Method	Overall Performance			Per-Class Performance
	Acc	MF1	κ	W	N1	N2	N3	REM
1-max CNN [38]	79.8	72.0	0.720	-	-	-	-	-
VGG-FT [39]	80.3	-	-	-	-	-	-	-
SleepEEGNet [40]	84.26	79.66	0.79	89.19	52.19	86.77	85.13	85.02
CCRRSleepNet [41]	84.29	79.81	0.78	89.01	51.73	87.25	88.20	82.86
AttnSleep [42]	84.3	77.7	0.776	85.4	50.9	88.8	86.4	86.5
FT DeepSleepNet+ [43]	84.4	78.8	0.781	-	-	-	-	-
IITNet [44]	84.6	79.0	0.782	81.0	50.5	88.2	86.9	87.2
FT SeqSleepNet+ [43]	85.2	79.6	0.789	-	-	-	-	-
TinySleepNet [45]	85.4	80.5	0.80	90.1	51.4	88.5	88.3	84.3
proposed Method	86.2	79.8	0.808	92.0	45.5	89.4	88.6	83.5

compares our approach with existing methods. The improved 1-max CNN of [38] is used in combination with a DNN learning frequency domain filter bank to pre-process time–frequency image features. VGG-FE [39] utilizes multi-cone spectroscopy, a typical migration learning approach. SleepEEGNet [40] proposes a CNN-BIRNN network architecture along with a loss function to tackle the issue of class imbalance within EEG datasets. CCRRSleepNet [41] uses hybrid relational induced bias to optimize the network and uses multiple convolutional blocks to extract complex features. AttnSleep [42] utilizes small-core and wide-core dual-branch CNN to extract features of different frequencies and use a multi-head attention (MHA) mechanism to capture time dependencies between features. Furthermore, [43] used migration learning with SeqSleepNet+ and DeepSleepNet+ based on a sequence-to-sequence sleep staging framework to overcome the problem of small datasets and insufficient data in sleep studies.

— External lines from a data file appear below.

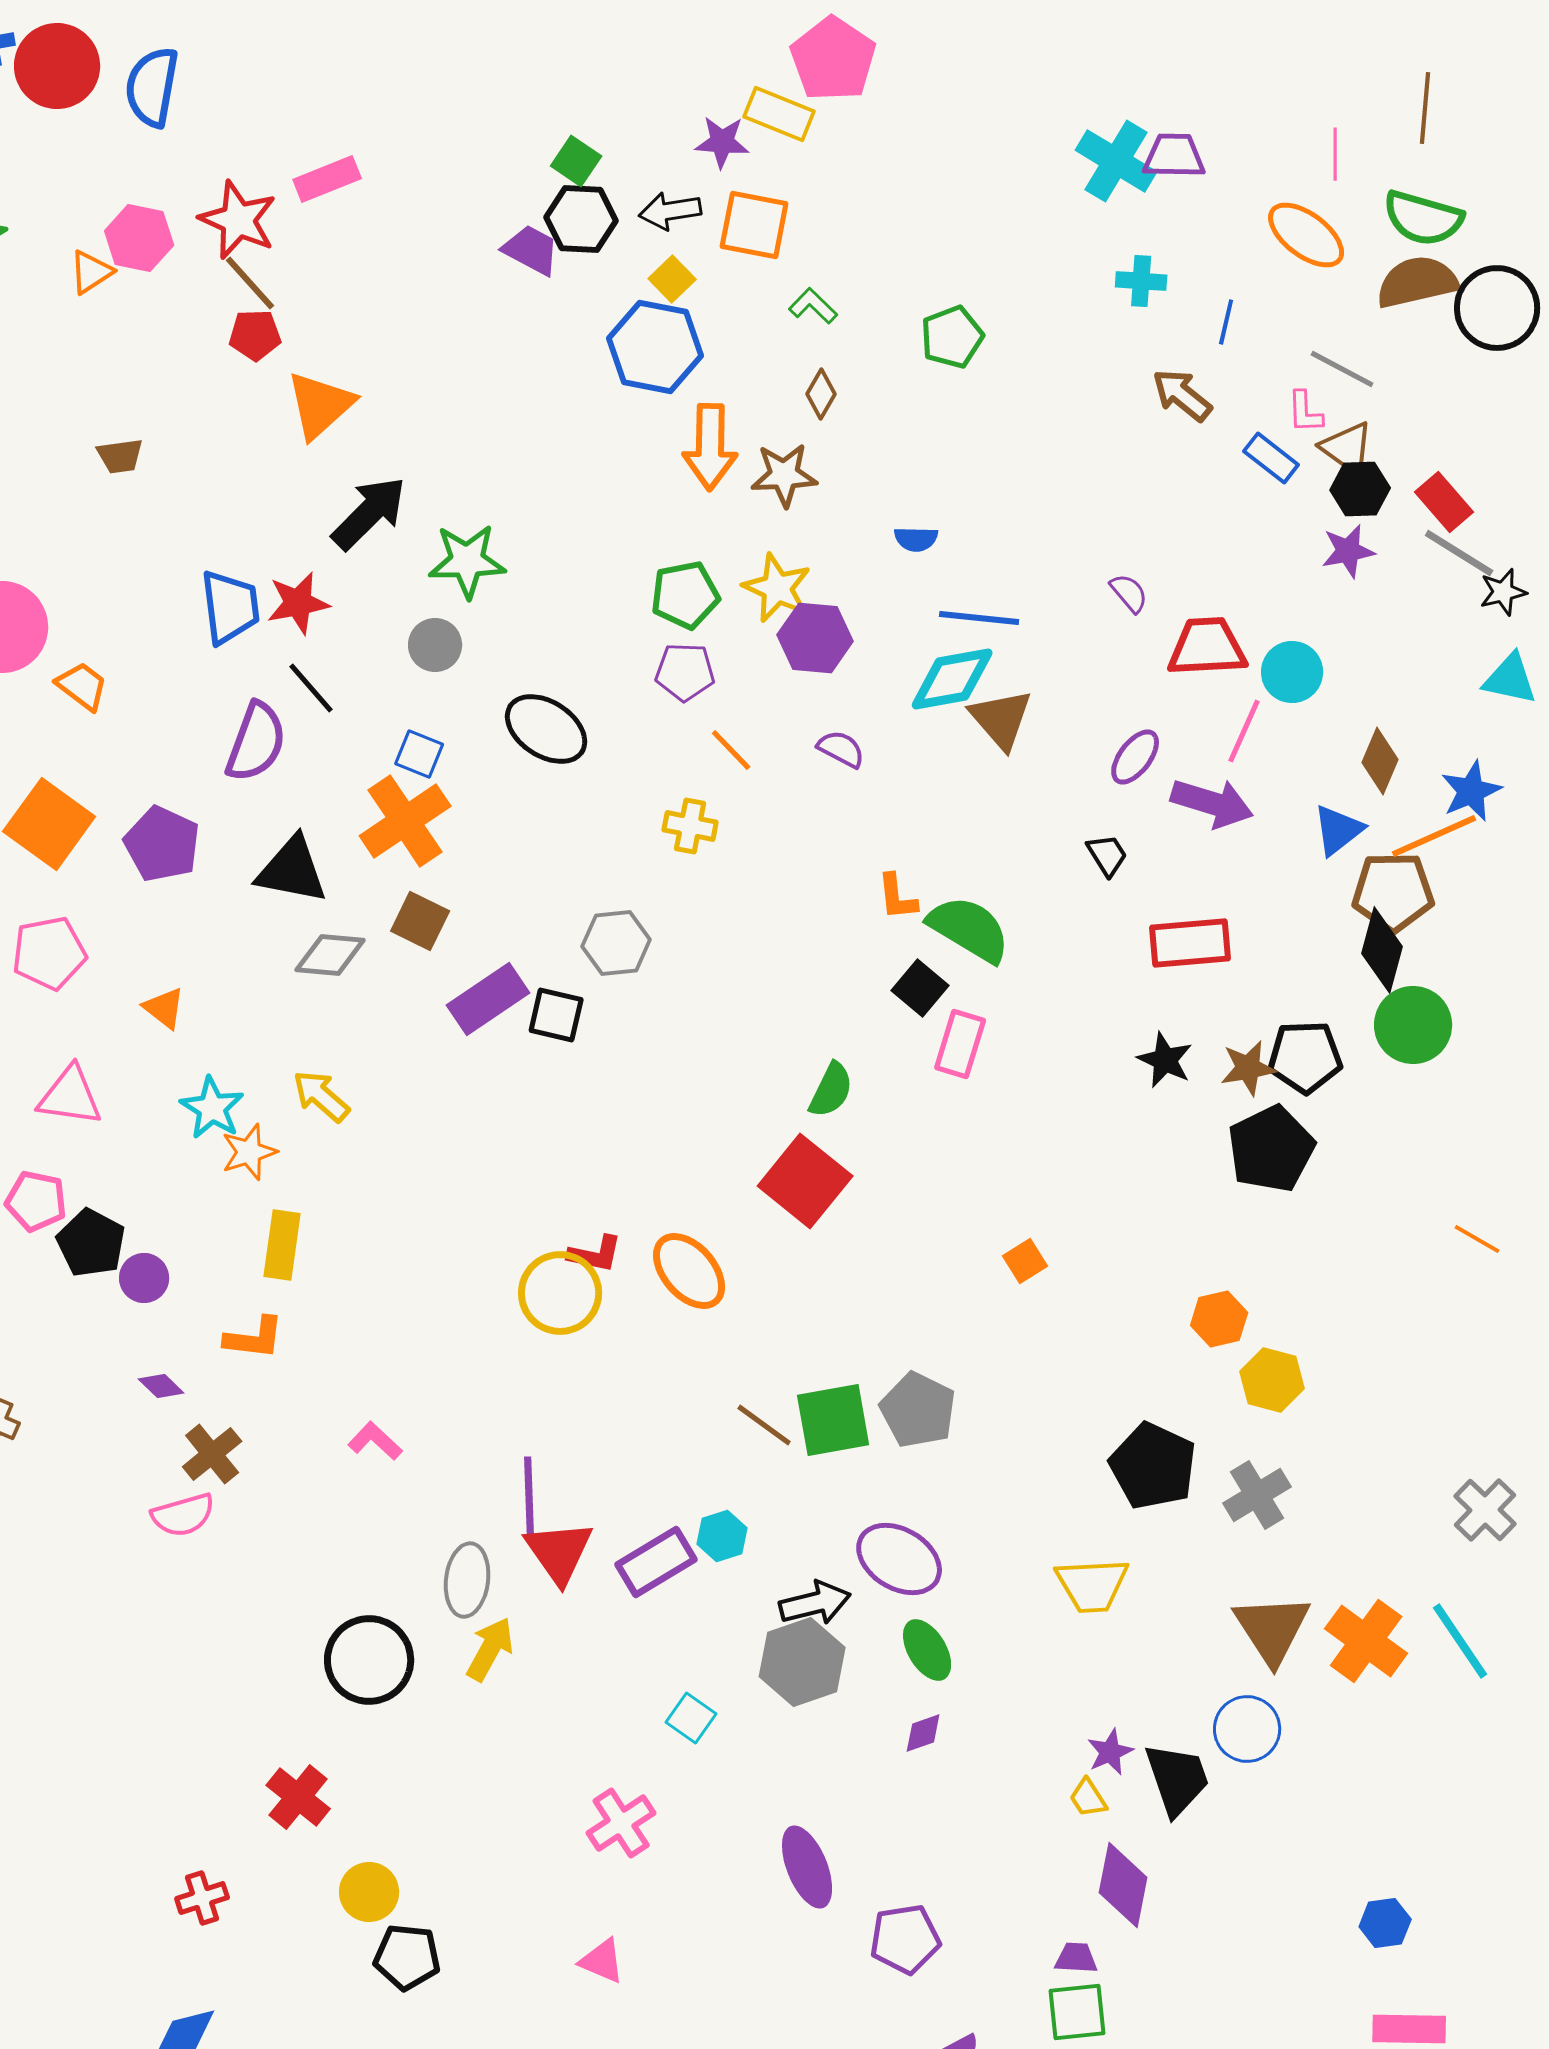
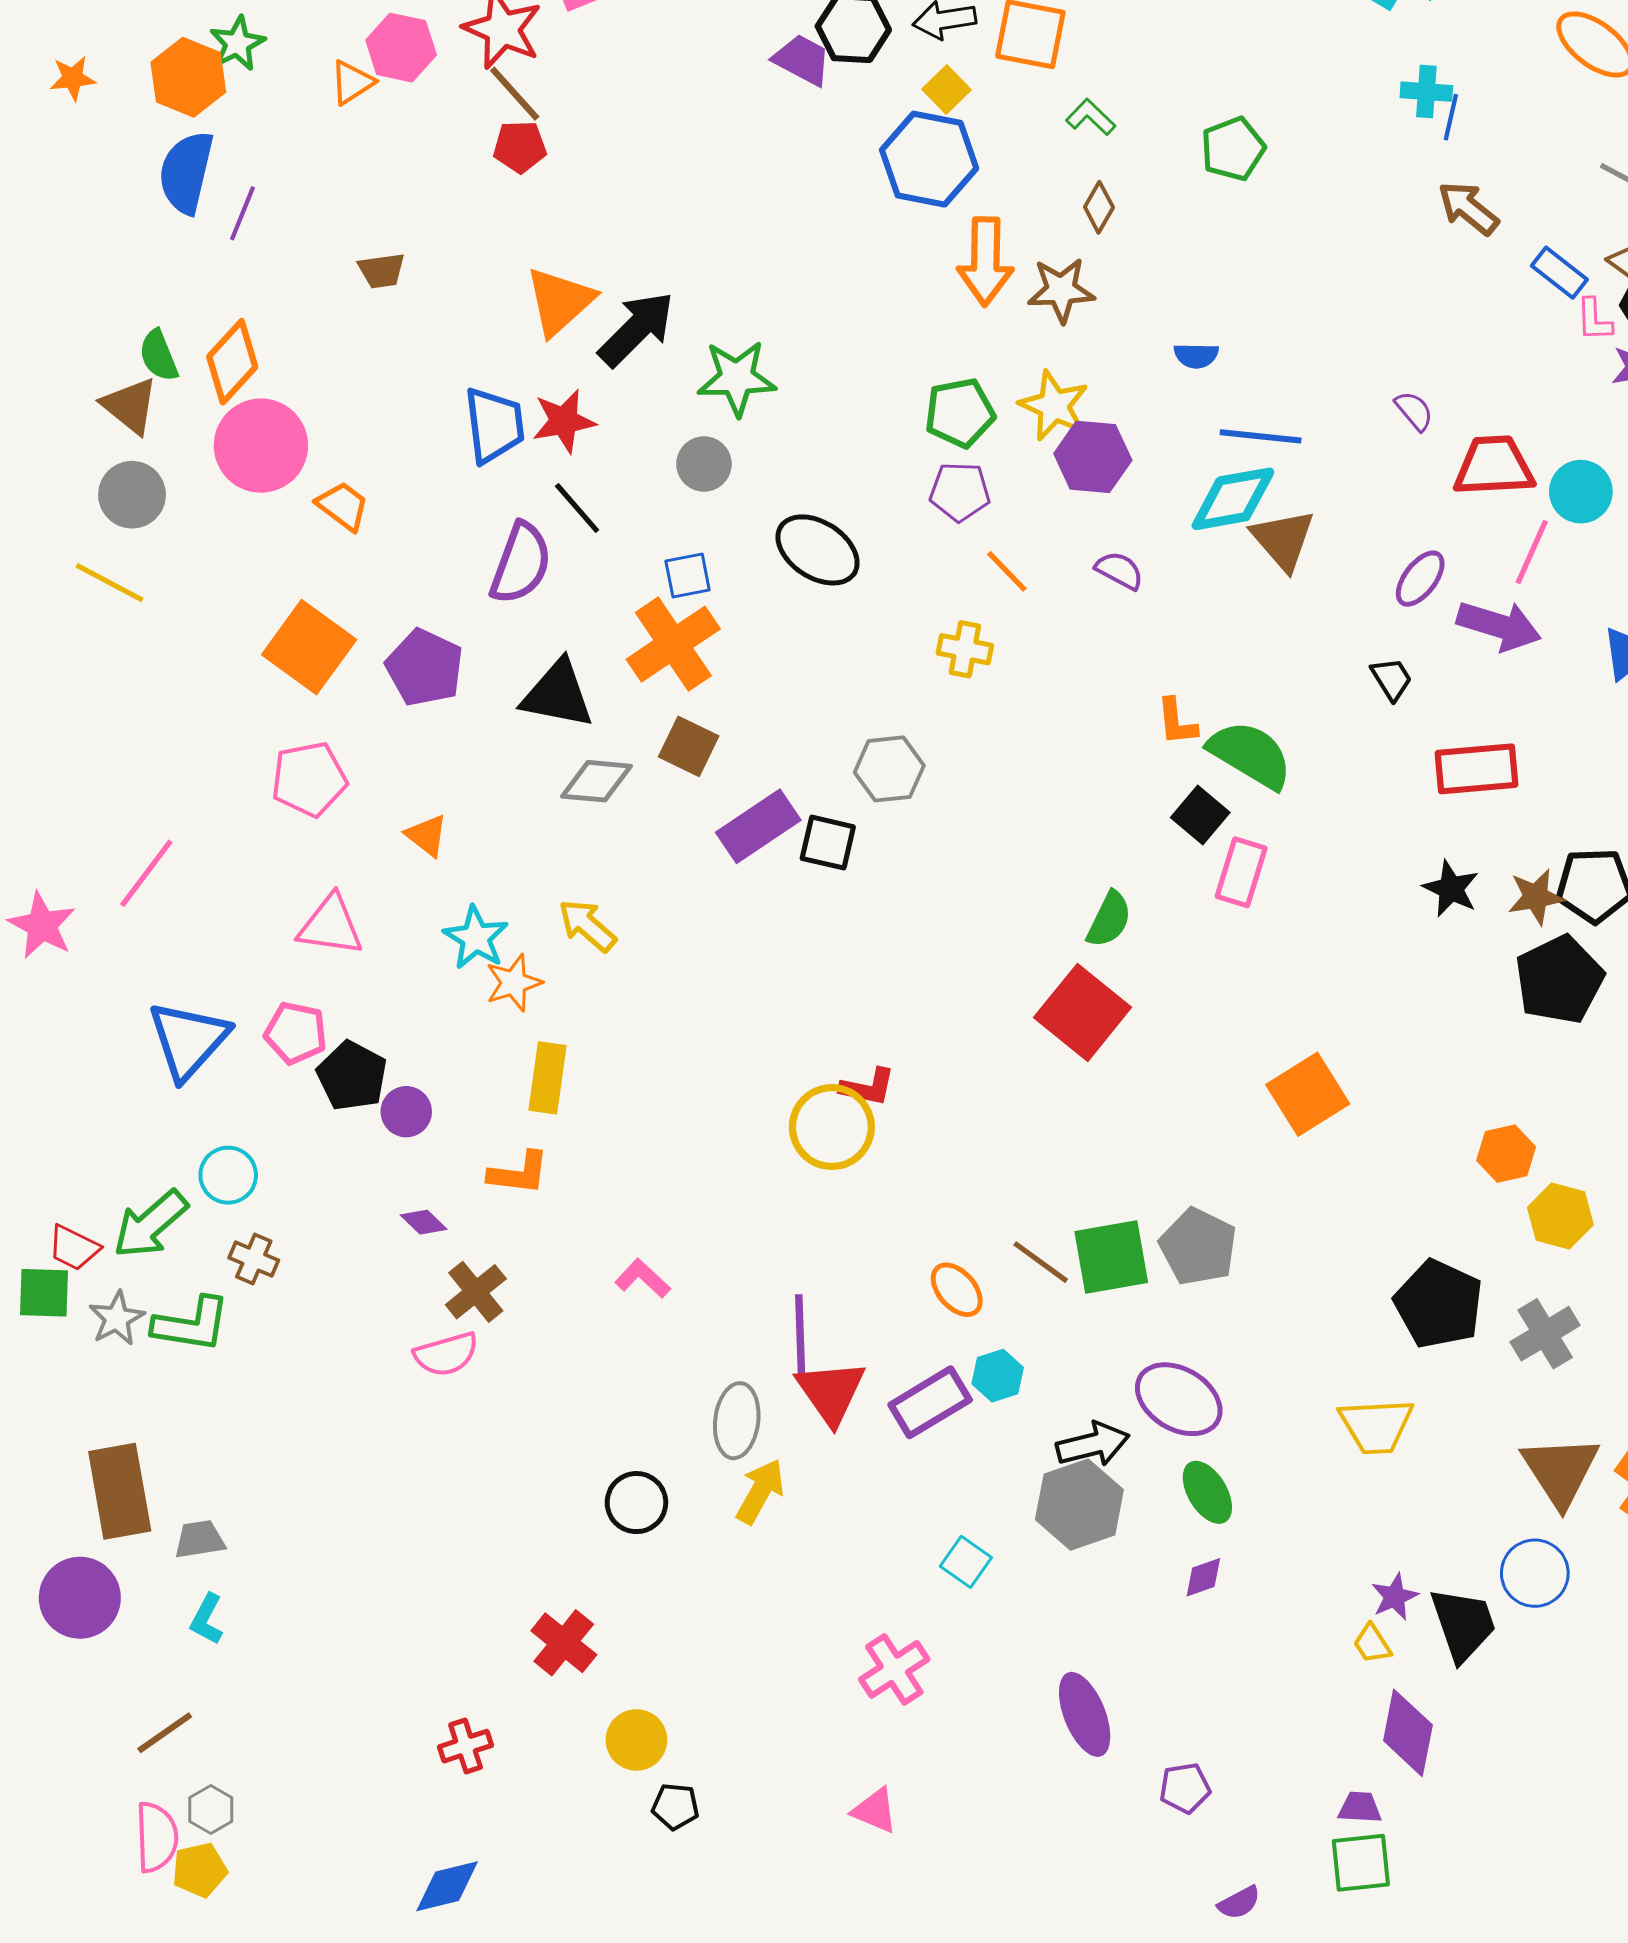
blue line: (1226, 322) -> (1451, 117), moved
orange triangle: (320, 405) -> (560, 301), moved
pink L-shape: (1305, 412) -> (1594, 320), moved
blue square: (419, 754) -> (688, 576), turned -33
orange square: (1025, 1261) -> (1308, 1094), size x1.8
orange ellipse: (689, 1271) -> (957, 1290), moved, size x0.7
black circle: (369, 1660) -> (636, 1503), size x0.7
purple pentagon: (905, 1939) -> (1185, 1788), size x0.7
black pentagon: (407, 1957) -> (675, 1806), size x0.7

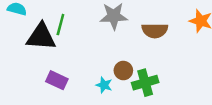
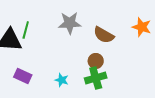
brown semicircle: (155, 31) -> (104, 35), turned 30
brown circle: (123, 71) -> (96, 61), moved

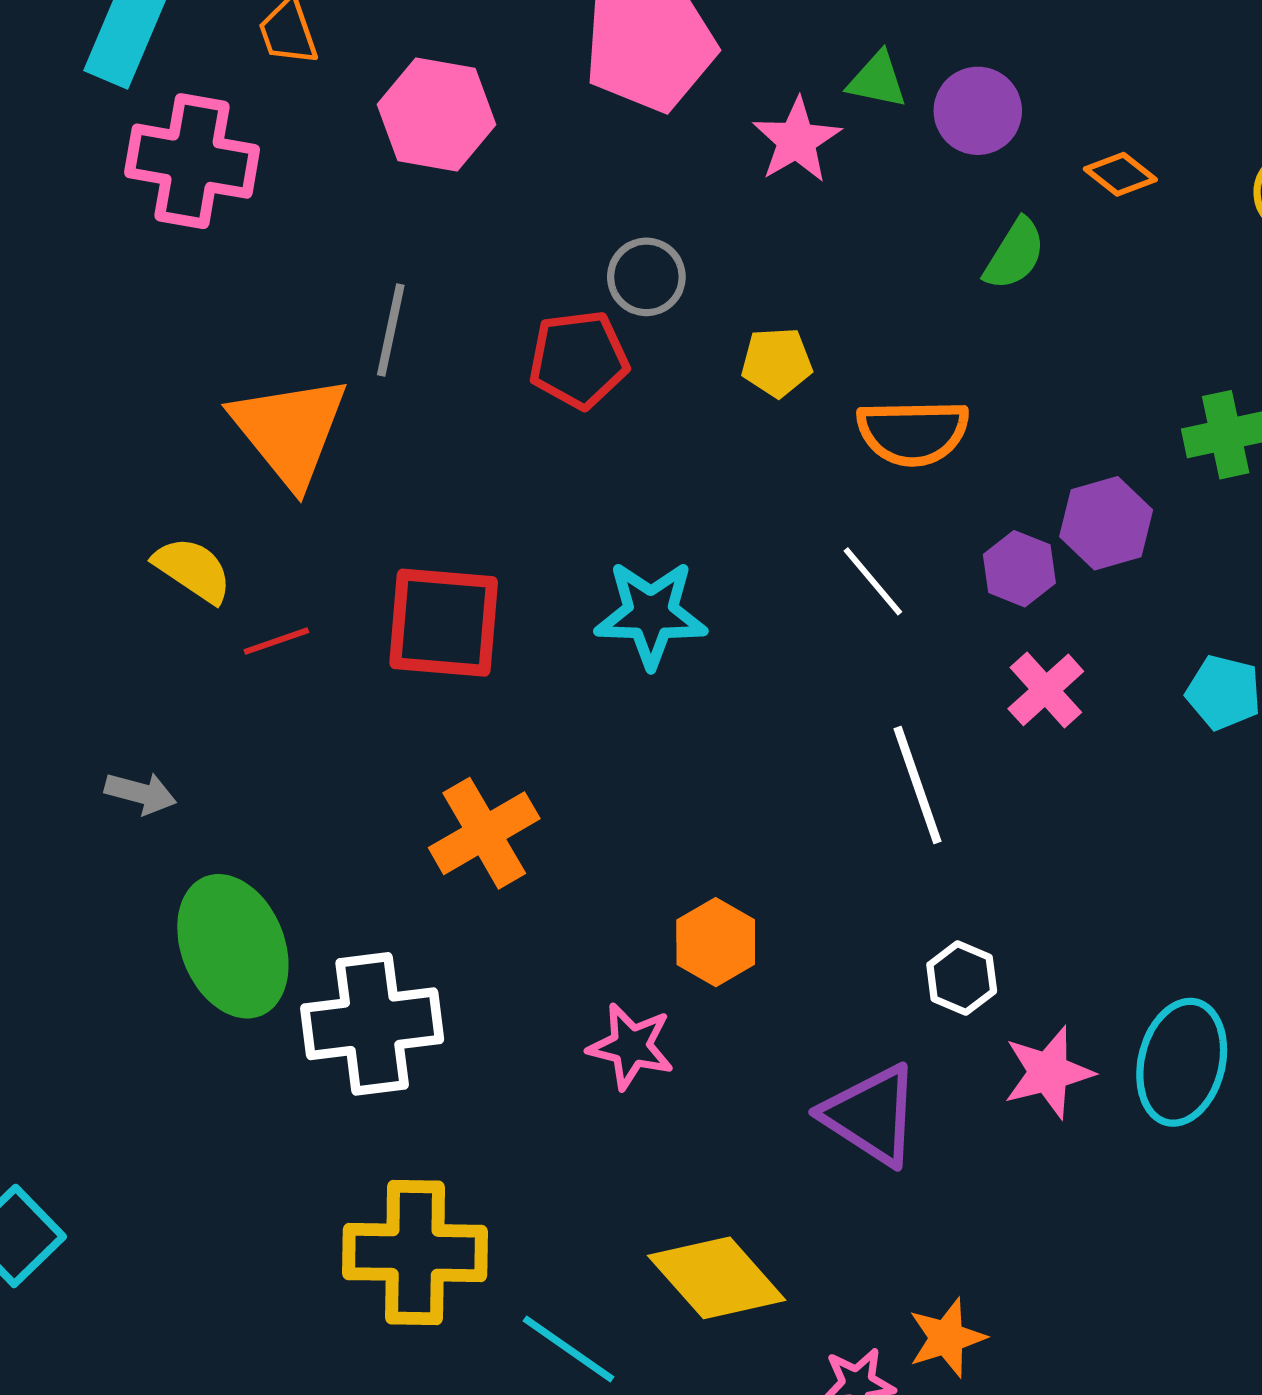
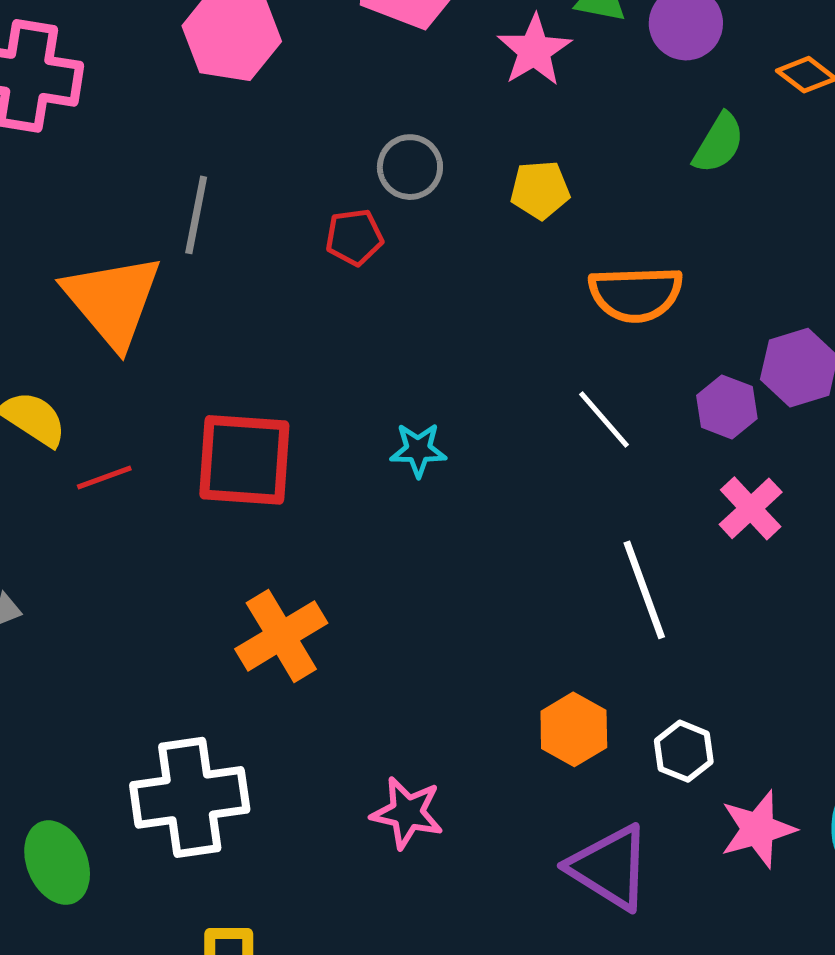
red pentagon: (579, 359) -> (354, 237), size x0.7
yellow pentagon: (777, 362) -> (540, 190), moved
cyan star: (651, 614) -> (418, 450), size x0.6
orange hexagon: (716, 942) -> (574, 729), moved
green ellipse: (233, 946) -> (57, 863), moved, size x0.7

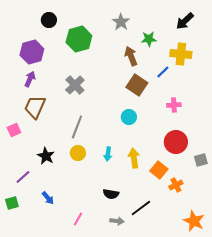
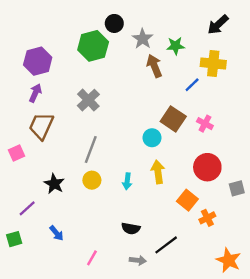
black circle: (49, 20) -> (114, 23), moved
gray star: (121, 22) -> (143, 39), moved
brown square: (137, 85) -> (173, 119), moved
pink cross: (174, 105) -> (205, 124), turned 32
yellow arrow: (134, 158) -> (158, 172), moved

IITNet [44] utilizes ResNet and LSTM to learn the time context within and between epochs of learning. TinySleepNet [45] simplifies the DeepSleepNet model structure and incorporates data augmentation. Overall, our method is relatively novel and achieves better performance because the shared convolutional structure allows the TCN to process long sequences in parallel, so the TCN is more memory efficient than the recurrent network, thus, the training time is shorter, with a total cross-validation time of 5.1 h for 20 folds, which is significantly better than [42] (about 7 h).

4. Conclusions

This paper proposes a new network structure, NAMRTNet, to classify raw single-channel EEG data into sleep stages. NAMRTNet consists of two parts. First, a modified ResNet-34 network combined with the NAM attention mechanism extracts ephemeral invariant features to improve the network effectively. Then, the TCN network is used to learn the dependencies between long time sequences. Experimental results on the Sleep-EDF dataset show that the model proposed in this paper is superior to some state-of-the-art methods for a variety of evaluation metrics.

Furthermore, from the experimental procedure, the training time of the model in this paper is significantly outperformed by the literature [42], which is a good indication of the correctness of the choice of the TCN network, which can handle time series efficiently. This paper effectively selects the optimal network experimentally to maximize the model’s performance. Finally, NAMRTNet is end-to-end and does not require pre-processing of the data so that it can be directly used for applications in healthcare and other fields. In the future, we intend to enhance our NAMRTNet so that it can be applied to multimodal signals collected by wearable devices containing EEG, EOG, EMG, etc., to fuse multimodal signals, remove noise interference using state-of-the-art techniques, optimize feature extraction, reduce the impact caused by too little data in the N1 stage, and effectively improve the automatic scoring of sleep stages to improve people’s quality of life effectively.